Trump (R): “Trump plans to stay away from Supreme Court arguments after turning past court appearances into campaign stops” [CNN]. “On Tuesday and Wednesday, lawyers and advisers for Trump are holding their first mock arguments to prepare to face the justices. The so-called “moot court arguments,” a staple of Supreme Court advocacy, are just one aspect of Trump’s more traditional approach to Thursday’s case…. Former Texas Solicitor General Jonathan Mitchell will argue the case for Trump. This will be his sixth time arguing a case before the justices. He’s also an accomplished legal scholar who has published numerous works of scholarship in law journals and written on issues at the heart of the case, including the 14th Amendment. Unlike many Trump lawyers, he has mostly worked in government and academia before opening his own firm in 2018. Longtime Trump lawyer David Warrington also has played a significant behind-the-scenes role to prepare for Thursday. Warrington does not have Supreme Court experience but has worked with the former president for years and “understands how to get things done in Trump world,” according to a source familiar with the matter. And John Sauer, the lawyer who argued Trump’s immunity case before the DC Circuit, is expected to attend and participate in the moot courts this week in Washington, along with some of Trump’s criminal defense lawyers and his close legal adviser Boris Epshteyn. The caliber of lawyers and their methodical approach to this case are a stark contrast to that of Trump’s legal team in the recent trial in New York to determine damages owed to former magazine columnist E. Jean Carroll for defamation.”
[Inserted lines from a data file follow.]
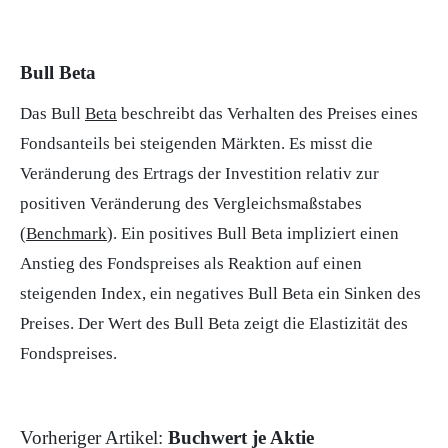
Bull Beta
Das Bull
Beta
beschreibt das Verhalten des Preises eines
Fondsanteils bei steigenden Märkten. Es misst die
Veränderung des Ertrags der Investition relativ zur
positiven Veränderung des Vergleichsmaßstabes
(
Benchmark
). Ein positives Bull Beta impliziert einen
Anstieg des Fondspreises als Reaktion auf einen
steigenden Index, ein negatives Bull Beta ein Sinken des
Preises. Der Wert des Bull Beta zeigt die Elastizität des
Fondspreises.
Vorheriger Artikel:
Buchwert je Aktie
Trump (R): “What Happens, Exactly, If Trump Is Sentenced to Prison?” [Ankush Khardori, New York Magazine]. The lead: “In the moments after the verdict, Donald Trump would not be hauled off to prison right away. White-collar defendants are typically allowed to remain out on bail pending sentencing, which means, in the case of our former and maybe future commander-in-chief, that he could continue to campaign for president in the meantime. But let’s game it out: If Trump is found guilty, how long till he has to put on an orange (or, as we’ll learn, olive-green) jumpsuit?” • The sheer thirst in this piece is overwhelming. It’s like very high-class prison pornography.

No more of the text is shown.